Figure 2.9  Selecting IDE colors.
Here are the text items whose colors you can select:


•  Normal Text
•  Selection Text
•  Syntax Error Text
•  Execution Point Text
•  Breakpoint Text
•  Comment Text
•  Keyword Text
•  Identifier Text
•  Bookmark Text
•  Call Return Text

To set a particular type of text’s color and background color, just select the appropriate color from the drop-down list boxes labeled Foreground and Background, and click on OK. You can also set text font and font sizes in the same way—just specify the new setting and click on the OK button to customize the text the way you want it.

Aligning, Sizing, And Spacing Multiple Controls
Visual Basic is very...well...visual, and that includes the layout of controls in your programs. If you’ve got a number of controls that should be aligned in a straight line, it can be murder to have to squint at the screen, aligning those controls in a line down to the very last pixel. Fortunately, there’s an easier way to do it:

1.  Hold down the Ctrl key and click all the controls you want to align.
2.  Make sure you have one control in the correct position, and click that one last.

Sizing handles, the eight small boxes that you can grasp with the mouse to resize a control, appear around all the clicked controls. The sizing handles appear hollow around all but the last control you clicked, as shown in Figure 2.10; the last control you clicked has solid sizing handles, and it will act as the key control. The other controls will be aligned using this key control’s position.
To align all the selected controls to the same left, right, or center position of the key control, you continue with these steps:

3.  Select the Align item in the Format menu, opening the Align submenu, as shown in Figure 2.10.

Figure 2.10  Aligning new controls.
4.  Select the type of alignment you want in the Align submenu: align the left, the center, the right, the top, the middle, or the bottom edges of the controls with the key control.
5.  While the controls are still collectively selected, you can move them, if you like, as a group to any new location now that they are aligned as you want them.

To size all selected controls the same as the key control, follow Steps 1 and 2, and then continue this way:

3.  Select the Make Same Size item in the Format menu, opening that submenu, as shown in Figure 2.11.

Figure 2.11  Sizing new controls.
4.  Choose the appropriate item in the Make Same Size submenu to size the controls as you want them: matching the key control’s width, height, or both.
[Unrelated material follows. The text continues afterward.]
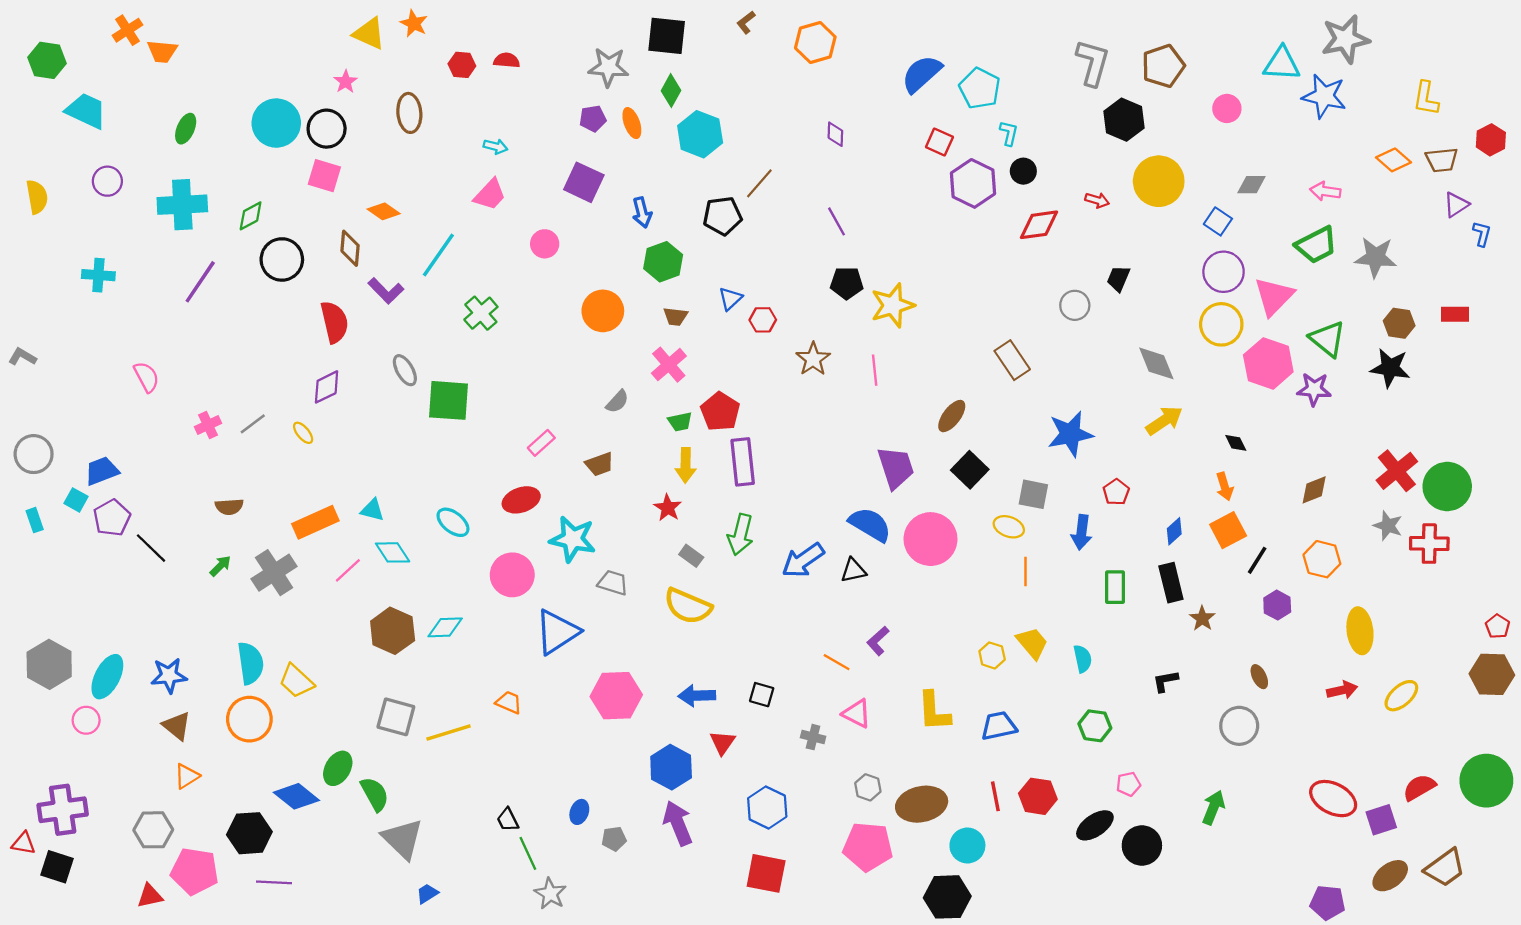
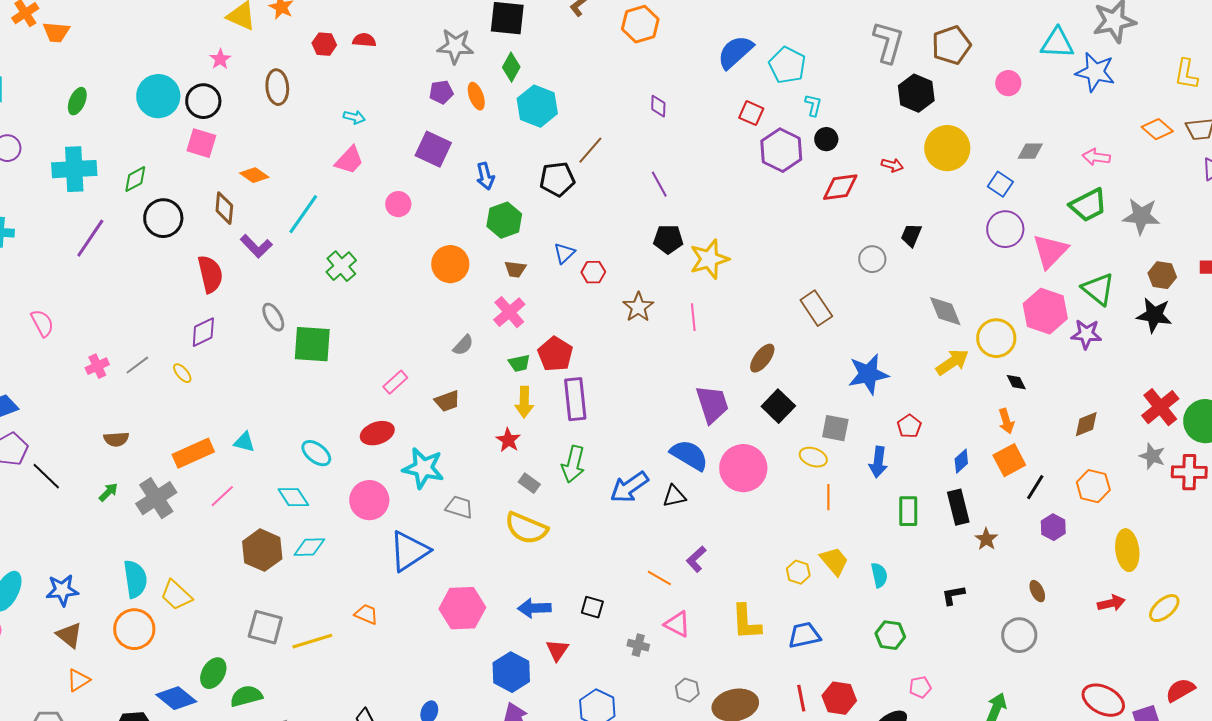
yellow circle: (1221, 324) -> (996, 338), moved
cyan diamond: (393, 552) -> (293, 497), moved
green semicircle: (375, 794) -> (246, 696), turned -76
To space multiple controls vertically or horizontally, follow Steps 1 and 2 and then continue:

3.  Select the Horizontal Spacing or Vertical Spacing item in the Format menu, opening that submenu, as shown in Figure 2.12.

Figure 2.12  Spacing controls.
4.  To space the controls horizontally or vertically, select one of the items in the corresponding submenu:

•  Make Equal—Sets the spacing to the average of the current spacing
•  Increase—Increases by one grid line
•  Decrease—Decreases by one grid line
•  Remove—Removes spacing


The Design Time Grid
Spacing depends on grid lines. The grid is made up of the array of dots you see on a form at design time. This grid is to help you place controls on a form, and by default, controls are aligned to the grid (which means they are sized to fit along vertical and horizontal lines of dots). You can change the grid units (in twips) in the Options box when you click the General tab, as shown in Figure 2.13. (To open the Options box, select the Options item in the Tools menu.)
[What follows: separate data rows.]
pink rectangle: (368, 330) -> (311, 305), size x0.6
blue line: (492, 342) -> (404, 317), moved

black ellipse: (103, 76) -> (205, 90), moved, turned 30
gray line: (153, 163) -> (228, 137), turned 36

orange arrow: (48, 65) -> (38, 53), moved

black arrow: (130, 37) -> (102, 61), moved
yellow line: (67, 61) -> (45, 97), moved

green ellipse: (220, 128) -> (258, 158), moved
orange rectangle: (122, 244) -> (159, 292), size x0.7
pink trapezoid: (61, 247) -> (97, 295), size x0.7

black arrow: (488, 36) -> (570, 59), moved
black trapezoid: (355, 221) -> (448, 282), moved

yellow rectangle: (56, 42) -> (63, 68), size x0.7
Figure 2.13  Modifying the grid settings.
Besides setting the units of the grid, you can also specify whether or not controls must be aligned to the grid by checking the Align Controls To Grid checkbox.
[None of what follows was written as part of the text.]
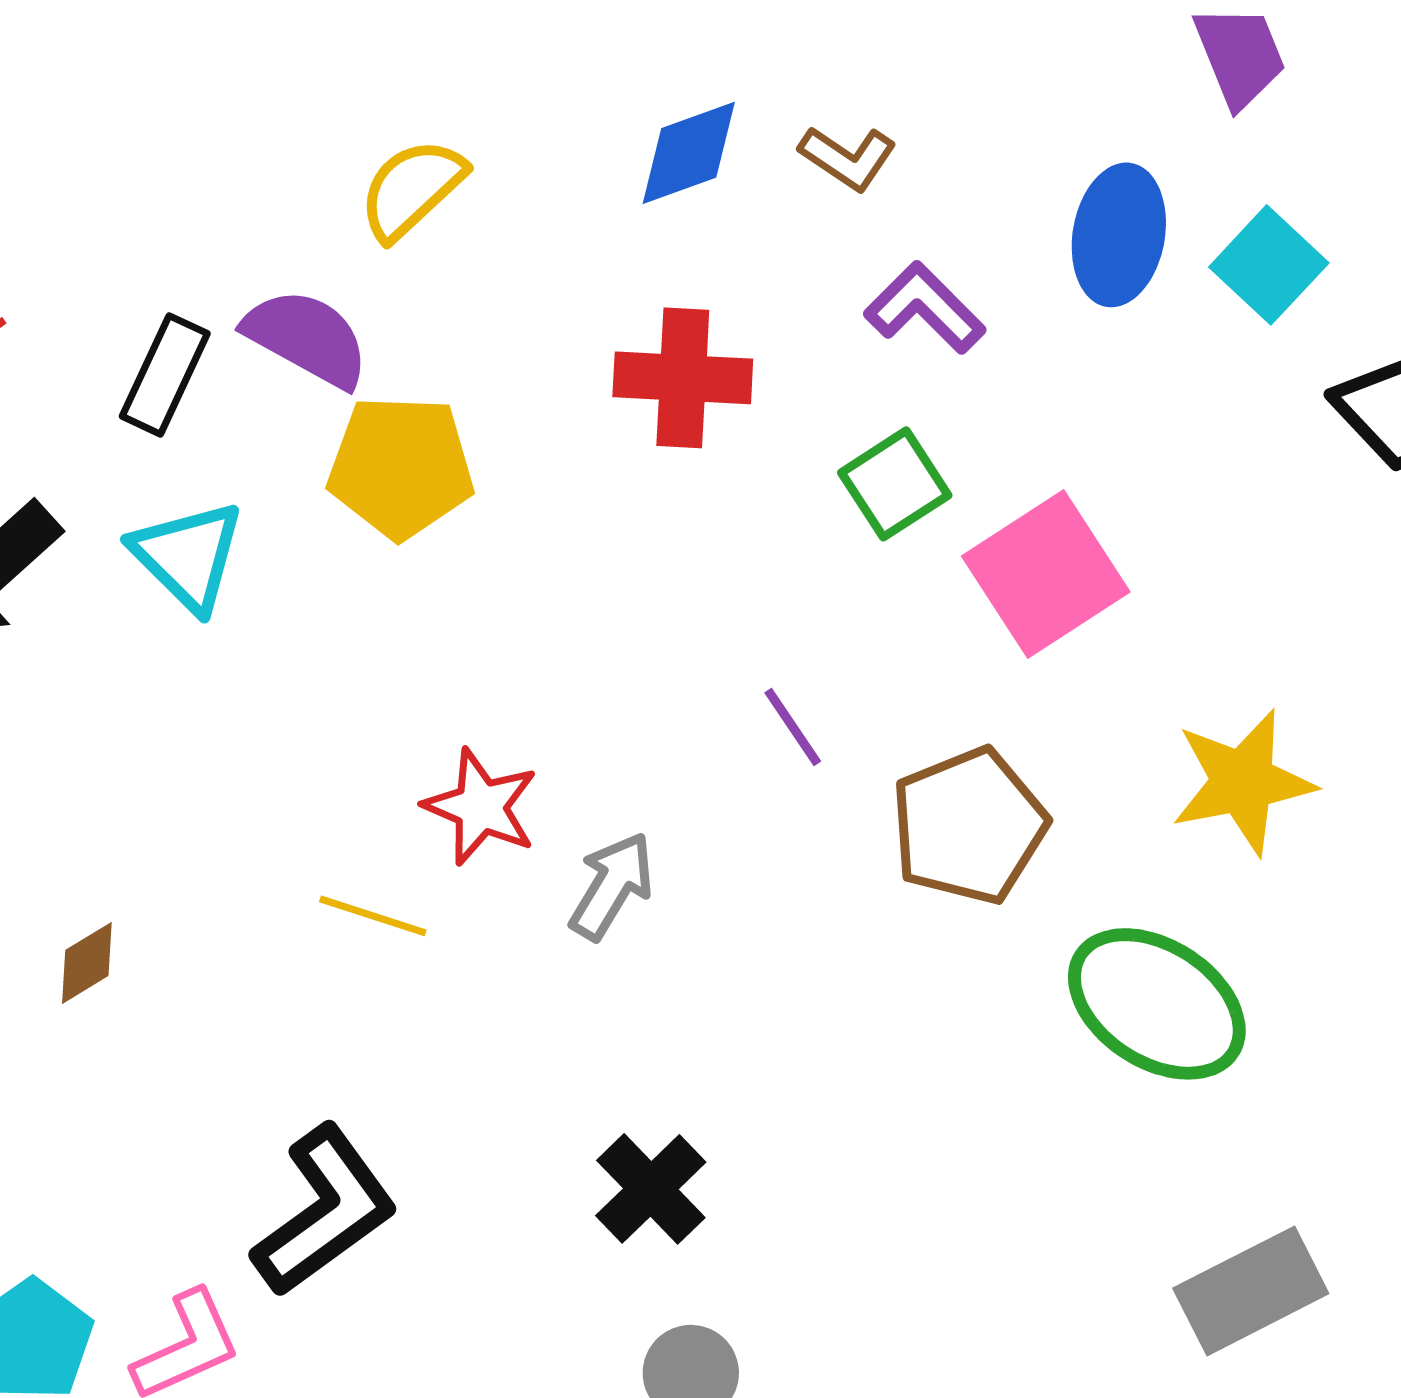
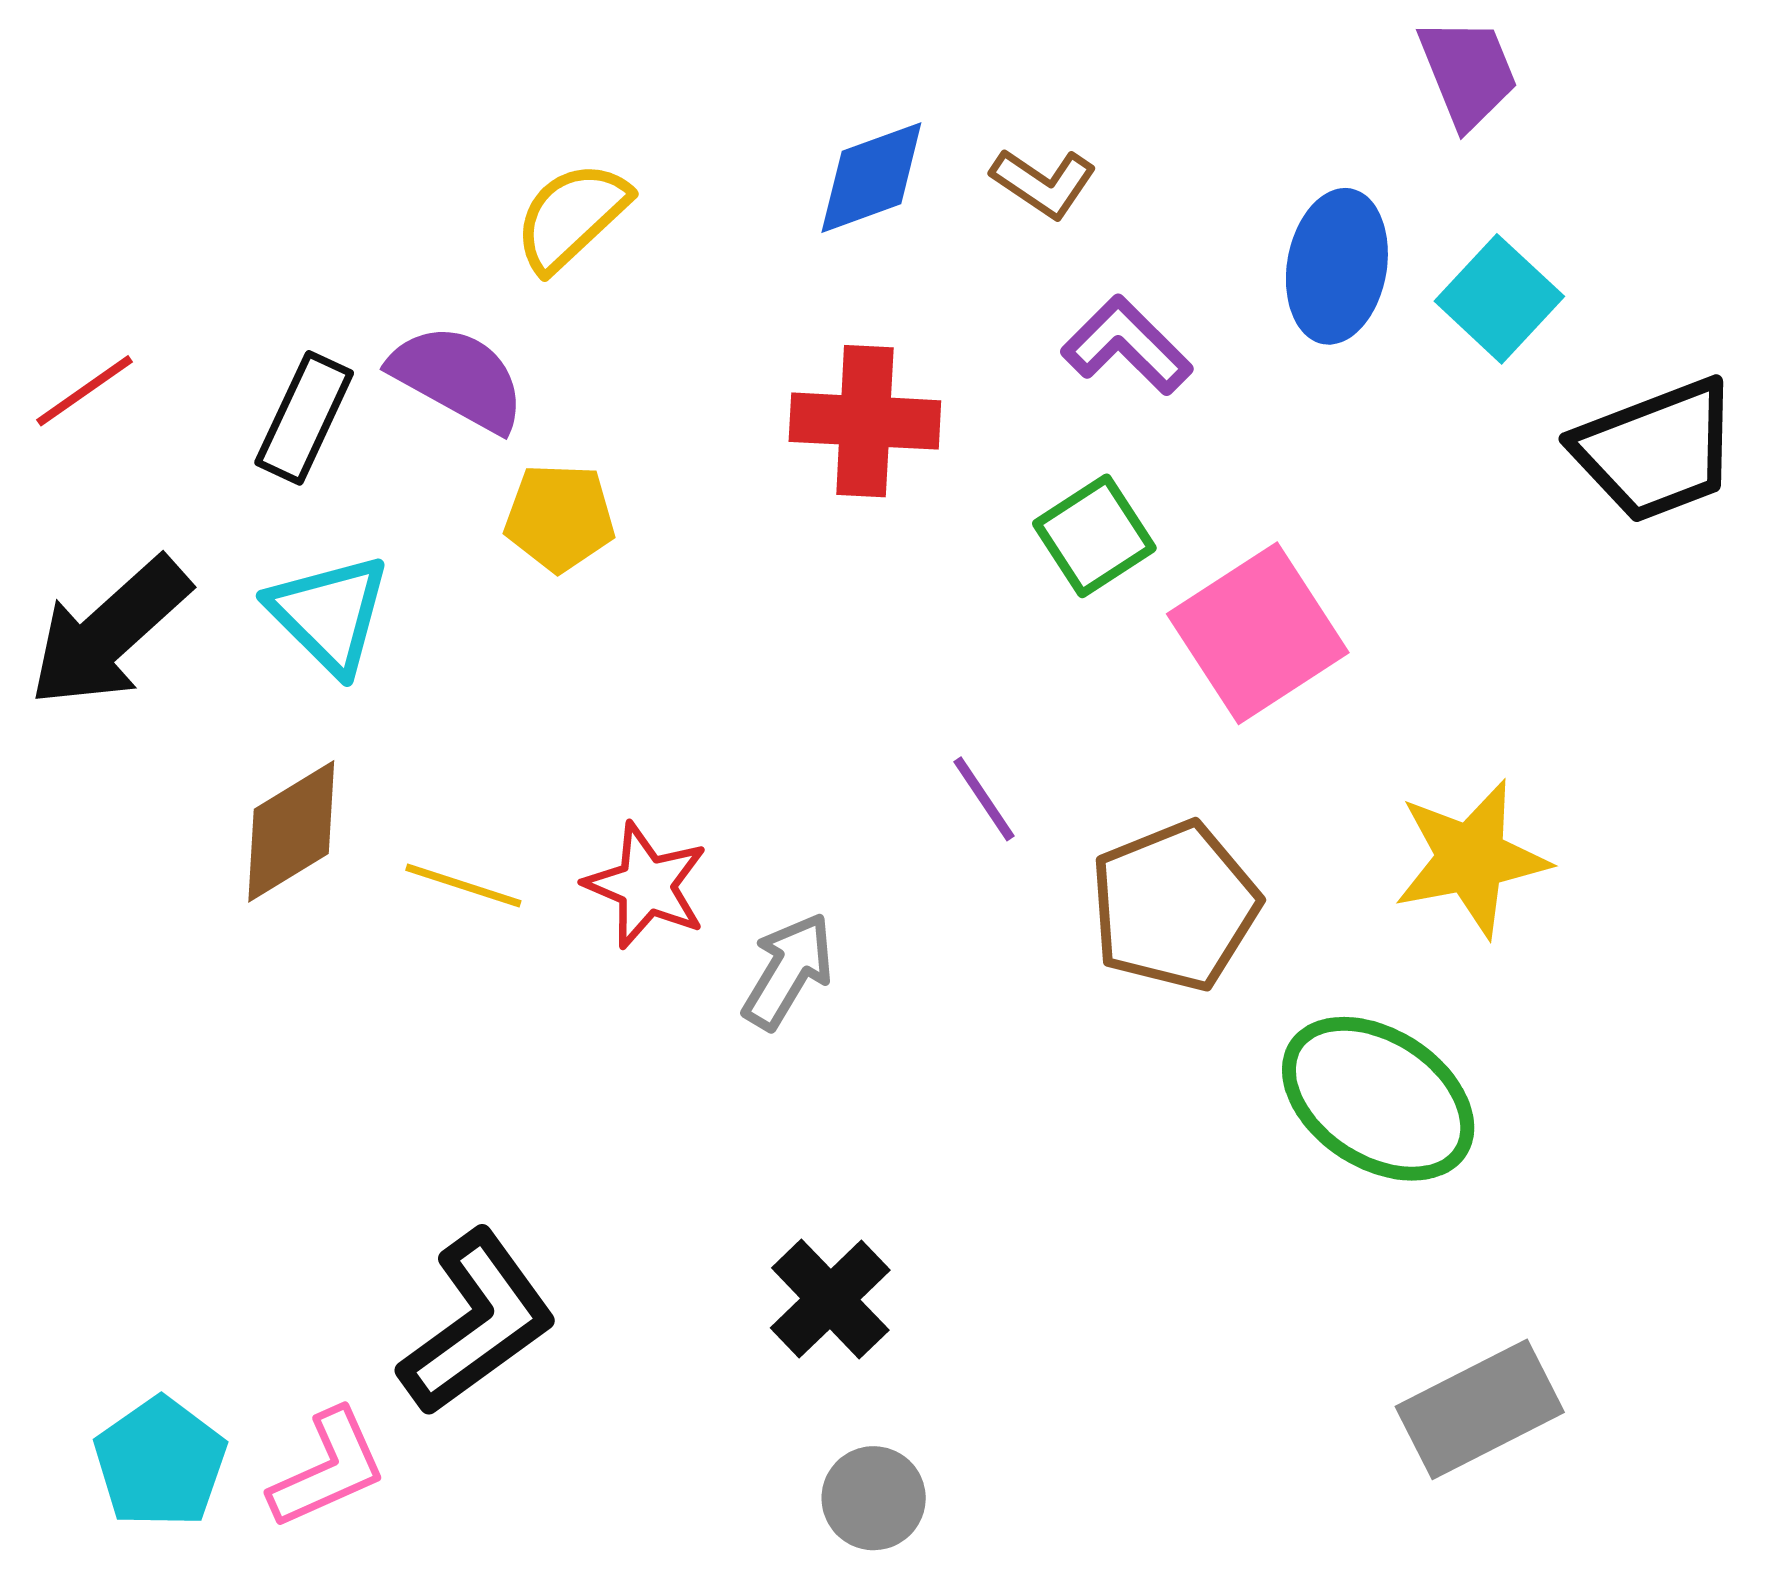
yellow pentagon: (401, 467) -> (560, 517), size x0.7
yellow line: (373, 916) -> (463, 885), moved
brown diamond: (87, 963) -> (291, 831), moved, size x1.6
Setting A Startup Form Or Procedure
Visual Basic programs mean windows, right? Not necessarily. Visual Basic programs do not need to have any windows at all, in fact. That case is a little extreme, but there are times when you don’t want to start your program with code in a form. For example, you might want to display a flash screen when your program first starts, without waiting for the first (possibly complex) form to load, and then switch to the form when it does load.